Premier long métrage de la réalisatrice franco-portugaise Cristina Pinheiro, Menina dresse le portrait d’une petite communauté d’immigrés portugais dans le midi de la France dans les années 1970, à travers le regard de la petite Luisa (Naomi Biton), une fillette d’une dizaine d’années. Nous découvrons un milieu ouvrier en bordure de la Camargue (du côté de Port-Saint-Louis-du-Rhône), et la famille de Luisa qui vit dans un modeste cabanon : la mère dépressive, le père alcoolique et malade, le frère aîné qui court les filles.
Menina est un film à la fois touchant, poétique, troublant et analytique. Comme La Cage dorée (Ruben Alves, 2013) et Tous les rêves du monde [1] (Laurence Ferreira Barbosa, 2017) cette œuvre largement autobiographique traite de l’identité hybride des enfants de la deuxième génération d’immigrés portugais, nés ou scolarisés en France, déjà distanciés de la culture de leurs parents – quand ceux-ci parlent de Salazar elle entend « Saint-Lazare ». Luisa incarne la position de la réalisatrice qui, dans une phrase reprise maintes fois par la presse, déclare : « je suis française mais je suis portugaise, je suis portugaise mais je suis française ».

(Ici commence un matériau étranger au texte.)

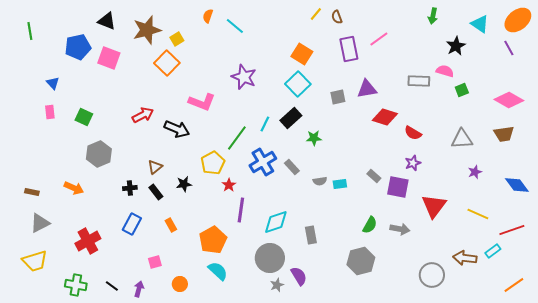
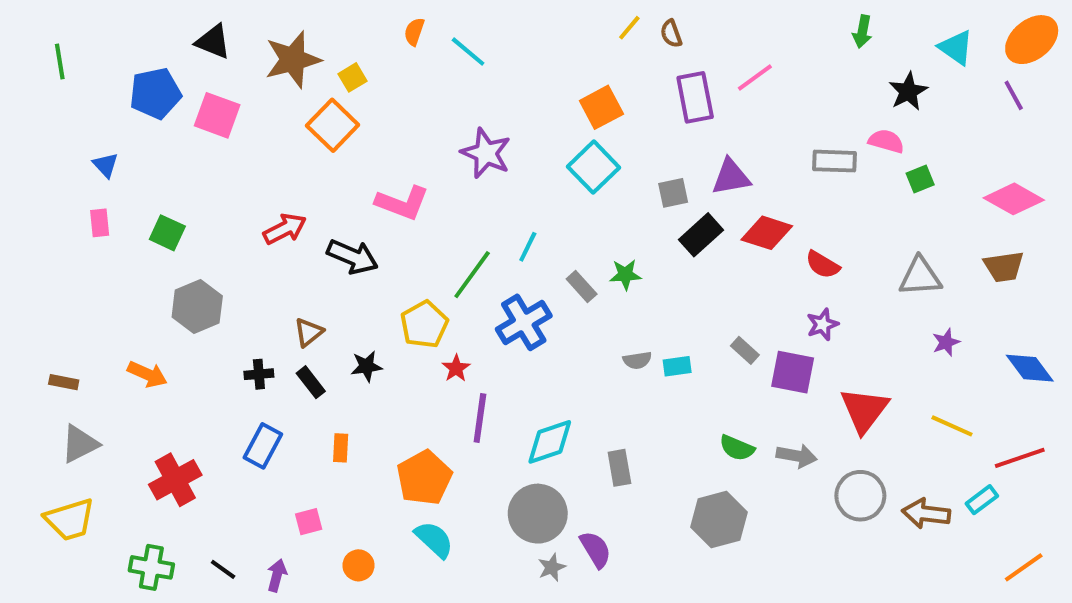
orange square: (302, 54) -> (601, 107), turned 30
black rectangle: (291, 118) -> (701, 235), moved
gray rectangle: (292, 167) -> (582, 287), moved
orange rectangle: (171, 225) -> (341, 448), turned 32
green semicircle: (370, 225) -> (737, 448), turned 84
gray circle: (432, 275) -> (860, 496), moved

La situation des parents est à la fois plus claire et plus douloureuse : proches de leurs racines portugaises ils se sentent aliénés en France et rêvent d’un impossible retour au pays. La langue, la musique et la cuisine jouent un rôle identitaire important. Cependant à cet égard, Menina est l’anti Cage dorée. Cette charmante comédie – un succès en France avec plus d’un million de spectateurs, et au Portugal – met en scène une famille de Portugais à Paris, inspirée de celle du réalisateur. La mère (Rita Blanco) est concierge dans le 16e, le père (Joaquim de Almeida) est maçon – tous deux sont des travailleurs modèles. Preuves d’une intégration réussie, la fille aînée est avocate, le fils ado fréquente un lycée chic. L’héritage inattendu d’une maison au Portugal et le fait que la fille tombe amoureuse (et bientôt enceinte) d’un Français qui n’est autre que le fils du patron de son père, bouleverse la famille qui commence à se poser des questions identitaires. Mais les conflits se résolvent dans le rire consensuel, d’autant plus que le patron et sa femme sont incarnés par Roland Giraud et Chantal Lauby, deux acteurs comiques très performants, ou au son déchirant de magnifiques fados (mais qui s’en plaindrait…) .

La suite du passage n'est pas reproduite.